A tan solo siete kilómetros del emblemático Paseo de la Reforma, en el bullicioso Mercado de la Merced de la Ciudad de México, se encuentra un pequeño local que resiste al tiempo y la modernidad. Este lugar, ubicado en la puerta uno del mercado, es el último bastión de la comida prehispánica en la capital mexicana, un «cofre de vestigios gastronómicos» que guarda sabores ancestrales que datan de mucho antes de la llegada de los conquistadores españoles.
Aquí, entre los puestos abarrotados de frutas, verduras y antojitos típicos, se puede encontrar una oferta única: tamales de pescado, conocidos como mextlapique, acociles (pequeños camarones de agua dulce), chapulines (saltamontes), chauis, pato bocón, carpas horneadas, ahuautle (hueva de mosco), escamoles (larvas de hormiga), huevera de pescado, ranas y boquerones (pescados fritos), entre otros manjares que evocan la riqueza de la dieta prehispánica.
Sin embargo, mantener viva esta tradición culinaria no ha sido tarea fácil. Hilda Pardines Hernández, actual dueña y heredera del negocio, se esfuerza cada día para que este legado no se pierda. «Cada vez son menos las personas que se acercan a comprar. La mayoría de nuestros clientes son de la tercera edad, y con el tiempo, se vuelven menos», comenta con cierta nostalgia.
El negocio comenzó en la década de 1950 cuando dos hermanas, oriundas de Santa María Tonanitla en el Estado de México, trajeron productos ancestrales al Centro Histórico de la Ciudad de México. En la calle de Limón, comenzaron a vender acociles, pescados y mextlapique, productos que se convirtieron en el corazón de su oferta. Cuando se inauguró el Mercado de la Merced, trasladaron su pequeño negocio a un espacio de apenas 50 centímetros, que con los años fue creciendo.

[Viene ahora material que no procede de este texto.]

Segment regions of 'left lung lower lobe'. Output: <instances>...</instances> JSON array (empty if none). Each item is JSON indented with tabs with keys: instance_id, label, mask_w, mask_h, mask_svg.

A lo largo de los años, el negocio ha enfrentado numerosos desafíos. Antes, vendían ranas vivas que mataban al momento de la compra, así como tortugas, cuya venta ahora está prohibida. Los acociles, que originalmente provenían de la laguna de Zumpango, ahora deben ser importados de Pátzcuaro debido a la contaminación y urbanización que acabaron con su hábitat natural.
El futuro de este pequeño rincón culinario es incierto. Hilda, con la esperanza de atraer a nuevas generaciones, intenta interesar a los nietos de sus clientes, ofreciéndoles una muestra de estos sabores que alguna vez fueron fundamentales para sus ancestros. “Ojalá los jóvenes aprecien este patrimonio. Si no, esto se va a acabar”, afirma.

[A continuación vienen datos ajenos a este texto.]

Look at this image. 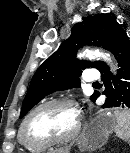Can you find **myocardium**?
<instances>
[{
	"instance_id": "1",
	"label": "myocardium",
	"mask_w": 130,
	"mask_h": 153,
	"mask_svg": "<svg viewBox=\"0 0 130 153\" xmlns=\"http://www.w3.org/2000/svg\"><path fill=\"white\" fill-rule=\"evenodd\" d=\"M50 105H66V106L72 107L77 113V122H76L74 129L72 130V132L69 135L62 137V138L44 139V140H31V139H29L25 133V128H26V125H27L29 119L38 110H40L46 106H50ZM81 126H82V115H81V111H80L77 103L70 98H53V99H49V100H46V101L38 104L32 110L29 111V113L25 116V118L23 119V121L20 125L19 136H20V139L23 142V144L28 147L46 148V147L55 146V145H63V144H67V143L71 142L72 140H74L78 136V134L81 130Z\"/></svg>"
}]
</instances>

El local de Hilda no solo vende alimentos; vende una conexión con la historia y la cultura de México, una tradición que se está perdiendo en el frenesí de la vida moderna. En un mundo donde las tendencias culinarias cambian rápidamente, este negocio de comida prehispánica lucha por mantenerse relevante, esperando que las nuevas generaciones se sientan atraídas por la riqueza de su pasado gastronómico.
Mientras tanto, los cambios continuarán. La supervivencia de este negocio es una cuestión de resistencia y adaptación. ¿Logrará este rincón de historia gastronómica sobrevivir en un mundo cada vez más moderno y globalizado? Solo el tiempo lo dirá.